What’s way more interesting than cancer is where my mind and spirit sometimes go because of it. I’ve explored interior places the last few years I never knew existed until I was smacked between the eyes with the realization that my days were indeed numbered (so are yours, by the way!). It’s been an extraordinary exploration and I love traveling there. I’m no mystic, and I have no interest in living as a hermit, but I can see the appeal of mostly just drawing closer to God. Ultimately, and for all eternity, that’s exactly what I expect to be doing. This time appears to be a sneak preview.

Since I have the time, my life has become more contemplative than it’s ever been. That behavior is practically un-American, I realize, and even within the church is probably seen as a little weird. It would be an indulgence if that’s all I did and an embarrassment should I beat the odds and outlive my critics. I’m in the peculiar position of possessing good health and yet, paradoxically, having terminal cancer. Should I die before I’m, say, 60, then my choice in how I live now will have been vindicated. Everyone will think I was a prophet for knowing when to take my foot off the gas. If, on the other hand, God should choose to heal me of cancer or should I live long despite sporadic outbreaks of melanoma, then people might conclude I was simply a fool and a sluggard.

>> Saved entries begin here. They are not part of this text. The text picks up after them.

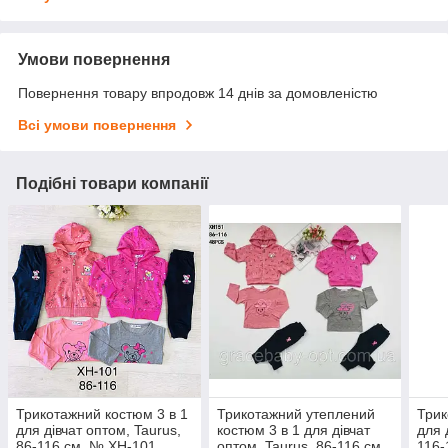
Умови повернення
Повернення товару впродовж 14 днів за домовленістю
Всі умови повернення
Подібні товари компанії
Трикотажний костюм 3 в 1
Трикотажний утеплений
Трик
для дівчат оптом, Taurus,
костюм 3 в 1 для дівчат
для 
86-116 см, № XH-101
оптом, Taurus, 86-116 см,
116-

American culture is shot through with the Protestant work ethic and most men of my generation feel its tug. There are alternative ways to live, but they lack the virtue we tend to assign to the 9-to-5 work culture. We show our moral fiber through work. In one of its most distorted guises, work becomes a road to atonement. This can be an especially long and exhausting ride—after which we die. I witnessed this pattern in my father’s life, who by choice worked into his 70s, developed Alzheimer’s, and after several years of decline died at 81. I’ve received the gift of a different kind of life, which leads to moments of social awkwardness over how it’s ordered. Not everyone understands or appreciates my choices, but that’s fair enough. In exchange for being occasionally misunderstood I have been granted the faith that this is the right way for me to live.

That, my friend, is my story in a partially cracked-open nutshell. Perhaps the next time someone asks me what I do, I’ll have a more satisfying response. For now, let’s just say that I run, I read and I write. That’s a good enough answer to a question that I suspect everyone would benefit from thinking about themselves. I find nothing more interesting or as important as how we live our lives, and not just what we do.


Anonymous said...

Hey Peter, I enjoyed this entry. I retired at age 54 and like you I still feel I am working doing things that make a difference in the community. We get paid in more ways than a paycheck and never feel useless. I also agree with your assessment of the contemplative life. Many (Martha's) think contemplatives (Mary's) are self indulgent. They don't know what they're missing. Actually it is good to have a balance. Contemplation/meditation and service to others for me seems the way to go.

I am expecting some dry days in December so lets get out for that run.

Nancy said...

Peter, thanks for taking the slow lane and living reflectively and thoughtfully. And especially for sharing your thoughts and discoveries with the rest of us.

grsmouse said...

Peter, This is probably beside the point but this blog brought to mind a question to Ruth by a neighbor boy many years ago. "Mrs. Smouse, what does Mr. Smouse do when it's not Sunday?" I won't even touch the answer, but it did get me to thinking then.....

Anonymous said...

Well put about a life worth examining and reading about.